This was with a SIR800DP FET. Pretty sure it was my own dang fault for using too much paste on the FET output padding. The spacing for this FET though is really, really tight to the LED+ hole. Anyone else have problems or issue fitting the FET on there?

I buzzed it out and the way I positioned the FET turned out good, but kind of slanted it around the LED+ hole. Think’n bout it now, I could have sanded/grinded off the small tab on the side of the FET that is very close to the LED+ hole… Sorry, no pics available right now, though I took pics.
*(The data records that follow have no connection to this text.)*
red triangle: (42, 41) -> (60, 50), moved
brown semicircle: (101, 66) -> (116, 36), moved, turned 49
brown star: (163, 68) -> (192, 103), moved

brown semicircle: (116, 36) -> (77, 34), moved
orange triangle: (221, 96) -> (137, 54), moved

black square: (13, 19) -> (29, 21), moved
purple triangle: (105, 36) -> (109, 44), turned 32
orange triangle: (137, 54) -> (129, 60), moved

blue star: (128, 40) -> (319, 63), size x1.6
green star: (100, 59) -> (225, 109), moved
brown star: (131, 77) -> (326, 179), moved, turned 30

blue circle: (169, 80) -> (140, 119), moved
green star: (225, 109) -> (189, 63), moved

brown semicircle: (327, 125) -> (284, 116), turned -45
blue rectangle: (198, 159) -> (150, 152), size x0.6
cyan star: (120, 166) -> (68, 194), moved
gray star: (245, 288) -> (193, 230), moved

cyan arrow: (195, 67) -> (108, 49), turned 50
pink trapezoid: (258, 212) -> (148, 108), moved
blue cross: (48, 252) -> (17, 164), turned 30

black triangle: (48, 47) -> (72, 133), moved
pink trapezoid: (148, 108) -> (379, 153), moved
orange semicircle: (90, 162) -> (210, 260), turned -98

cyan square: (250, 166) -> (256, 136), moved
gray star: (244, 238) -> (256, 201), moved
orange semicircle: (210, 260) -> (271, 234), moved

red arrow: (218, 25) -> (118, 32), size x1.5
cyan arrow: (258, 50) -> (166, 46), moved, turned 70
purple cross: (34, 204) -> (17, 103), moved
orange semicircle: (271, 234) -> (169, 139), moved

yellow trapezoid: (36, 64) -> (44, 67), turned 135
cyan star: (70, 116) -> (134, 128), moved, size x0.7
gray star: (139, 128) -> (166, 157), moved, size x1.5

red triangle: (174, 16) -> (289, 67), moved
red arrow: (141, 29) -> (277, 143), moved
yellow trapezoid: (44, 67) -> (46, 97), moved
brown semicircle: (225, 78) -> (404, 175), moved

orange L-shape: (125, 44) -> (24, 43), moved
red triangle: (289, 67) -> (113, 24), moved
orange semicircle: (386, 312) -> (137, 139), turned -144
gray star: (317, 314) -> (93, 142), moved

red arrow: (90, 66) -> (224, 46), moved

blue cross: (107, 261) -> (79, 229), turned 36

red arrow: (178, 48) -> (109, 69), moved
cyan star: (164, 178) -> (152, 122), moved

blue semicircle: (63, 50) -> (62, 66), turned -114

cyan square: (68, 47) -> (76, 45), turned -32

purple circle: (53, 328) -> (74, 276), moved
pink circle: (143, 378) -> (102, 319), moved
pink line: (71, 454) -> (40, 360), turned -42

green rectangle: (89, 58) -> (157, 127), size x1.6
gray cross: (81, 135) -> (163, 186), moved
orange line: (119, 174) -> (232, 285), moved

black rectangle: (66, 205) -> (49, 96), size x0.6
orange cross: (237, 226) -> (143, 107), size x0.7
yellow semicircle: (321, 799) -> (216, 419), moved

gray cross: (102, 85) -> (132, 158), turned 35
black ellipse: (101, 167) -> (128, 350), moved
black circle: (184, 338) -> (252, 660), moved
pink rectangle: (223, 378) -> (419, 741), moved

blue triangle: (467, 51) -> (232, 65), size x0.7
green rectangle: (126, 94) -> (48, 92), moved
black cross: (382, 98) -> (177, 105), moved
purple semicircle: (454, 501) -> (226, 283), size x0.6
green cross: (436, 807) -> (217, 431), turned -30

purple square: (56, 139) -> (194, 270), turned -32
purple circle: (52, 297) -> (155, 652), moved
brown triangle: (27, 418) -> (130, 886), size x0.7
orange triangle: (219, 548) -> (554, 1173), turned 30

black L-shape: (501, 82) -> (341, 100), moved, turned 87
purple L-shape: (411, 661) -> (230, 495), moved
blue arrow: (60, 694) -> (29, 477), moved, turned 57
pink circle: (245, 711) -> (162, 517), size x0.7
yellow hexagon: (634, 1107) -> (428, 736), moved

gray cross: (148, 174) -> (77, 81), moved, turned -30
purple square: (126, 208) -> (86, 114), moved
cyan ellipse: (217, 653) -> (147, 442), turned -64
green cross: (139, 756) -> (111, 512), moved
Haven’t tested the driver yet, but it has a ATTiny85 on it, bent pins, and will go in a ThorFire JM07 running the latest Narsil firmware (full programmable UI). The JM07 stock driver board is all prep’ed for it already (stripped, JB Weld added to support the driver mounted e-switch, switch wired to pads).

Tom, got my JM07 yesterday in the blizzard. I like it and may leave it stock, no it is not as hot as my other 26650 tube lights but I do not think it needs to be with the OP reflector. I think it will replace my hopped up C8 in the truck, in favor of runtime. It is the only light I have that will fit the RadioShack protected 26650’s I picked up, dang they are long. I just got in my first 2 SIR800DP FETs and my first 2 tiny25’s this week. I may now have to take about the D01 pill and install that FET on the board!

Tom, I know the 17mm Rev2.1 is really tight around the hole. I actually don’t like to use that board myself because of how far it pushes stuff out to the side, I mainly made it at the request of another user.

That and I’ve never had a SIR800DP , I always forget to plan for their different case shape.

Cool JM07, literally! I got my 1st one on Monday I believe, still waiting for the 2nd - tracking #'s are totally useless - both tracking #'s say left China, USPS never got them. I'm not a fan of power ON/OFF at the tail, then mode changing on the side. Narsil supports both switch's, so if I want to, I can configure mode switching w/memory on the tail and have full control on the e-switch from 1-7 modes, lock-out, battery status blinked out in voltage, etc. - all the features, plus full FET power .

Stock throw I measured was 26 kcd and 3.0 amps on a top IMR 26650 cell (EFEST). Throw is great for an OP reflector light of this size.